Cosa ti fa più paura come donna e come artista?

«Mi fa paura la semplificazione, mi fa paura la possibilità di perdere le persone che amo e l'idea di non riuscire a seguire le mie passioni. Il successo più grande per me come donna e come artista è poter fare quello che mi piace con le persone che amo».

Cosa ti ha lasciato a livello professionale ed emotivo la partecipazione al Festival di Sanremo nel 2008?
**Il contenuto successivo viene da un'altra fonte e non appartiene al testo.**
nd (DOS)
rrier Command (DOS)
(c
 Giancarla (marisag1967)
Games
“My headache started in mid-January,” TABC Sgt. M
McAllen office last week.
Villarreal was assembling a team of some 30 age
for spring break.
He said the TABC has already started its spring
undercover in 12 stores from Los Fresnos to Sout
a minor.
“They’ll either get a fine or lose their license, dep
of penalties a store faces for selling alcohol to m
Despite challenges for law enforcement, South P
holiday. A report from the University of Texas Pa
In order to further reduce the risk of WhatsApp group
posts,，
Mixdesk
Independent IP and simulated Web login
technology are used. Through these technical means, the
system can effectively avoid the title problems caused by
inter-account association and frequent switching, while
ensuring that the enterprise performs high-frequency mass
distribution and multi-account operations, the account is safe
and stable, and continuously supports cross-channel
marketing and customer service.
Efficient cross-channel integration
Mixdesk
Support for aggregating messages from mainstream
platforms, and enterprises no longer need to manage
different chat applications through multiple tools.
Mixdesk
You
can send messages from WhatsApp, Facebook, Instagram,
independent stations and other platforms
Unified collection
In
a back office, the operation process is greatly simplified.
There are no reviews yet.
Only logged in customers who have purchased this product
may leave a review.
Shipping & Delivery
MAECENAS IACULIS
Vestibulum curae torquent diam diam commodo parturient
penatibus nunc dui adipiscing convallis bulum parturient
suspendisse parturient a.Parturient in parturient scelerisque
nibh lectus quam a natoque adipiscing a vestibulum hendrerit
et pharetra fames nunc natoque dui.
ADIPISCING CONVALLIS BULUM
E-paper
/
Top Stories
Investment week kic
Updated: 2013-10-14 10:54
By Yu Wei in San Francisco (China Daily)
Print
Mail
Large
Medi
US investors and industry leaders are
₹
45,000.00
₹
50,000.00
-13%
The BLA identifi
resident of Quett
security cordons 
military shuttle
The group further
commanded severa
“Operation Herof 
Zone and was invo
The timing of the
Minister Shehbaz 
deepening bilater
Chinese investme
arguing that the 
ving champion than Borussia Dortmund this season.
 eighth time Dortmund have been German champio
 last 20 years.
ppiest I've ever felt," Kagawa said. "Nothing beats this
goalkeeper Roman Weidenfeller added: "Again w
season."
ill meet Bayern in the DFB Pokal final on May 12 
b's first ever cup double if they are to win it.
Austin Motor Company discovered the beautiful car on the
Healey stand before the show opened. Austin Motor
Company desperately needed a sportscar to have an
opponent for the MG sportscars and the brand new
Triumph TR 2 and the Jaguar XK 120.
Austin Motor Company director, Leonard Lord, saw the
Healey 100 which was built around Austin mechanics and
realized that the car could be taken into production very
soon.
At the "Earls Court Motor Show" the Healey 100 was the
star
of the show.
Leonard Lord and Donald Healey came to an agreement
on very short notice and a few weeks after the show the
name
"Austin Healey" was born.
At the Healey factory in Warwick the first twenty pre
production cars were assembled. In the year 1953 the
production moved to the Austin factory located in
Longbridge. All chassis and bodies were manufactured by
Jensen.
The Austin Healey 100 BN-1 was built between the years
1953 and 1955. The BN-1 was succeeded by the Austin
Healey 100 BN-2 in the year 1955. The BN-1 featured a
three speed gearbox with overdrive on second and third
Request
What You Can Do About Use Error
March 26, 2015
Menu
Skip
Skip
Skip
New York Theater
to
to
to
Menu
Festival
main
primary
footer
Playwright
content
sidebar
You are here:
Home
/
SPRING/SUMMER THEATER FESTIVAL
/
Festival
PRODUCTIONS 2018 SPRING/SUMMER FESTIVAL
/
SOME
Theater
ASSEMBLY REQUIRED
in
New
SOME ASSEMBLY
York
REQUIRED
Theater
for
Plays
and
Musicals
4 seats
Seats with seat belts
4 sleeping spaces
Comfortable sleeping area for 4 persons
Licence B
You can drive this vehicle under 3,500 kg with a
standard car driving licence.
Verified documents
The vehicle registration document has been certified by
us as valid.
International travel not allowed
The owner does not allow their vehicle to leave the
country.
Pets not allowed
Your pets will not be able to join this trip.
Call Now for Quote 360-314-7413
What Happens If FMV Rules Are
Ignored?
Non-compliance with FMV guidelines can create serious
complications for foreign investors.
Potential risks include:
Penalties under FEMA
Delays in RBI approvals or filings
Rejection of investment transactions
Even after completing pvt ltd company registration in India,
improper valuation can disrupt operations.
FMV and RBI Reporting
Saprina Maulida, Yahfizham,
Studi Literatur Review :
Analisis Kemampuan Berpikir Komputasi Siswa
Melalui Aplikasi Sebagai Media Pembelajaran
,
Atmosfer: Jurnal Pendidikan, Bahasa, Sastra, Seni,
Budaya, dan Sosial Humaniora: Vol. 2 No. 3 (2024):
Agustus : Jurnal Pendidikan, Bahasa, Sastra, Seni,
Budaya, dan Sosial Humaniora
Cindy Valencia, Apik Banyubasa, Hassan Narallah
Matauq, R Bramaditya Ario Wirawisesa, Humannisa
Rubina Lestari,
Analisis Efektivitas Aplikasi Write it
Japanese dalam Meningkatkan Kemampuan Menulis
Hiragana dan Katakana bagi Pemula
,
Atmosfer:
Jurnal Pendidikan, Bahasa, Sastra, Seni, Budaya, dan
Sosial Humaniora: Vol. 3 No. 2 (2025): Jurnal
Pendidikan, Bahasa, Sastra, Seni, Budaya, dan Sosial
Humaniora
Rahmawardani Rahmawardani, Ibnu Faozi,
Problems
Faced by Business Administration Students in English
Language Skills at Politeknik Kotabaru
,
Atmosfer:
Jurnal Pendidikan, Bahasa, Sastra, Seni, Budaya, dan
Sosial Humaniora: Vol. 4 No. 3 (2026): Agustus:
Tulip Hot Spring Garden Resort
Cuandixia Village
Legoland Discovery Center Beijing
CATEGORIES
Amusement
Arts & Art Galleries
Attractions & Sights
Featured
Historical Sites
«L'esperienza del Festival mi ha fatto capire tante cose e mi ha messa di fronte a domande e possibilità rispetto alle quali ancora mi interrego. Ad oggi mi è più chiaro quello che non mi piace e la differenza tra vocazione e successo».

In un mercato sempre meno interessato all'oggetto fisico, parlo di cd o vinile, cosa rimane oggi del lavoro del musicista?

«È una buona domanda. Io amo ancora sedermi ad ascoltare un cd, magari sfogliando il libretto, e non credo di essere l'unica a farlo: chi vorrà continuerà a trovare il modo per ascoltare musica nonostante i cambiamenti e il mercato. Quello che credo non possa esser fatto fuori è il live, l'esibizione dal vivo che è la vera occasione per musicisti e pubblico». 

Che musica ascolti in questo periodo?

«Sto ascoltando di tutto, dalle nuove proposte, per capire quali sono le idee che girano in Italia e fuori, ad Atahualpa Yupanqui, passando per il mio amato Caetano Veloso e arrivando a Paolo Conte».

Faccio anche con te il gioco delle dieci domande secche...

- Aglio o cipolla? Cipolla, sono allergica all'aglio!
- Gustav Klimt o Edward Hopper? La luce di Edward Hopper.
- Arancia o banana? L'arancio dell'arancia.
- Treno Intercity o regionale? Se ho tempo il regionale e un buon libro.
- Coniglio o riccio? Riccio, di mare.
- Termosifone o stufa a legna? Stufa a legna e una tazza di tè!
- Sgabello o poltrona? Poltrona, comodissima!
- "Cime tempestose" di Emily Bronte o "Le affinità elettive" di Goethe? "Delitto e castigo" di Dostoevskij?
- Spatola o pennello? Adoro le spatole.
- Giallo o rosso? Rosso.


Titolo: TrE
Artisti: Giua e Armando Corsi
Etichetta: Egea
Anno di pubblicazione: 2012

Tracce

CD 1
01. Scatole cinesi
02. Gru di palude
03. Belem
04. Pop corn
05. Forse non è amore
06. La culla di giunco
07. Totem e tabù
08. Alberi (feat. Riccardo Tesi)
09. Beleza
10. Penelope (feat. Jaques Morelenbaum)
11. La via dell'amore (feat. Jaques Morelenbaum)
12. Qui sul collo e sull'orecchio (feat. Noezhan)
13. Agave
14. Wonderwoman
15. Come fa una mela

CD 2
01. Volver
02. La casa nel parco
03. Cantarito de Greda (feat. Marco Fadda)
04. I' te vurria vasà (feat. Fausto Mesolella)
05. Veinte años (feat. Mario Arcari)
06. Beuga bugagna (feat. Anita Macchiavello)
07. Bonus track: Volver (feat. Claudio Taddei)


lunedì 12 novembre 2012

Fabio Biale e "La sostenibile essenza della leggera"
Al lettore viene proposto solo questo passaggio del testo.